## Work to be completed
Only the pictures are to be omitted; every entry beneath should otherwise be duplicated exactly.

## Saved entries
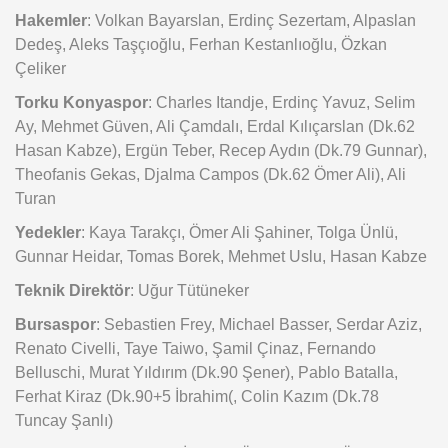
Hakemler
: Volkan Bayarslan, Erdinç Sezertam, Alpaslan
Dedeş, Aleks Taşçıoğlu, Ferhan Kestanlıoğlu, Özkan
Çeliker
Torku Konyaspor
: Charles Itandje, Erdinç Yavuz, Selim
Ay, Mehmet Güven, Ali Çamdalı, Erdal Kılıçarslan (Dk.62
Hasan Kabze), Ergün Teber, Recep Aydın (Dk.79 Gunnar),
Theofanis Gekas, Djalma Campos (Dk.62 Ömer Ali), Ali
Turan
Yedekler
: Kaya Tarakçı, Ömer Ali Şahiner, Tolga Ünlü,
Gunnar Heidar, Tomas Borek, Mehmet Uslu, Hasan Kabze
Teknik Direktör
: Uğur Tütüneker
Bursaspor
: Sebastien Frey, Michael Basser, Serdar Aziz,
Renato Civelli, Taye Taiwo, Şamil Çinaz, Fernando
Belluschi, Murat Yıldırım (Dk.90 Şener), Pablo Batalla,
Ferhat Kiraz (Dk.90+5 İbrahim(, Colin Kazım (Dk.78
Tuncay Şanlı)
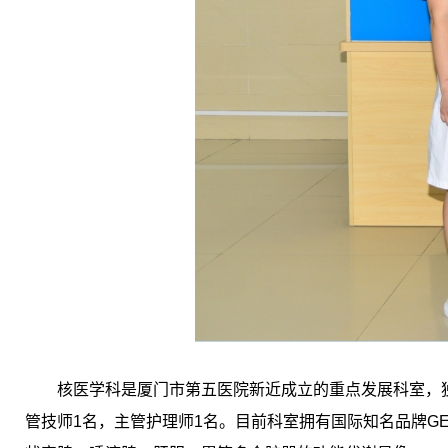
核医学科是厦门市第五医院新近成立的重点发展科室，独
管技师1名，主管护理师1名。目前科室拥有国际知名品牌GE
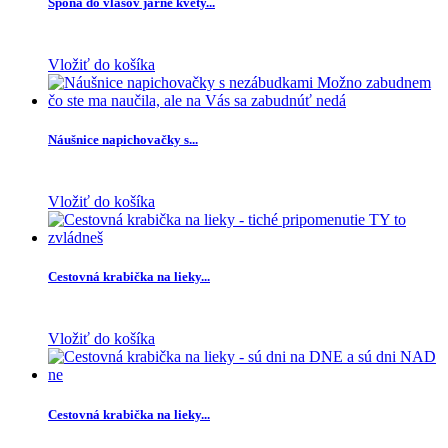
Spona do vlasov jarné kvety...
Vložiť do košíka
Náušnice napichovačky s...
Vložiť do košíka
Cestovná krabička na lieky...
Vložiť do košíka
Cestovná krabička na lieky...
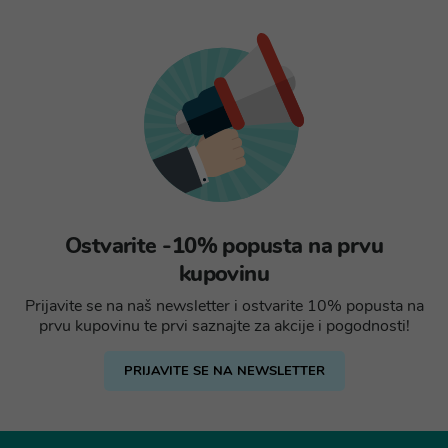
Ostvarite -10% popusta na prvu
kupovinu
Prijavite se na naš newsletter i ostvarite 10% popusta na
prvu kupovinu te prvi saznajte za akcije i pogodnosti!
PRIJAVITE SE NA NEWSLETTER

## Answer
Hakemler
: Volkan Bayarslan, Erdinç Sezertam, Alpaslan
Dedeş, Aleks Taşçıoğlu, Ferhan Kestanlıoğlu, Özkan
Çeliker
Torku Konyaspor
: Charles Itandje, Erdinç Yavuz, Selim
Ay, Mehmet Güven, Ali Çamdalı, Erdal Kılıçarslan (Dk.62
Hasan Kabze), Ergün Teber, Recep Aydın (Dk.79 Gunnar),
Theofanis Gekas, Djalma Campos (Dk.62 Ömer Ali), Ali
Turan
Yedekler
: Kaya Tarakçı, Ömer Ali Şahiner, Tolga Ünlü,
Gunnar Heidar, Tomas Borek, Mehmet Uslu, Hasan Kabze
Teknik Direktör
: Uğur Tütüneker
Bursaspor
: Sebastien Frey, Michael Basser, Serdar Aziz,
Renato Civelli, Taye Taiwo, Şamil Çinaz, Fernando
Belluschi, Murat Yıldırım (Dk.90 Şener), Pablo Batalla,
Ferhat Kiraz (Dk.90+5 İbrahim(, Colin Kazım (Dk.78
Tuncay Şanlı)
核医学科是厦门市第五医院新近成立的重点发展科室，独
管技师1名，主管护理师1名。目前科室拥有国际知名品牌GE
Spona do vlasov jarné kvety...
Vložiť do košíka
Náušnice napichovačky s...
Vložiť do košíka
Cestovná krabička na lieky...
Vložiť do košíka
Cestovná krabička na lieky...
Ostvarite -10% popusta na prvu
kupovinu
Prijavite se na naš newsletter i ostvarite 10% popusta na
prvu kupovinu te prvi saznajte za akcije i pogodnosti!
PRIJAVITE SE NA NEWSLETTER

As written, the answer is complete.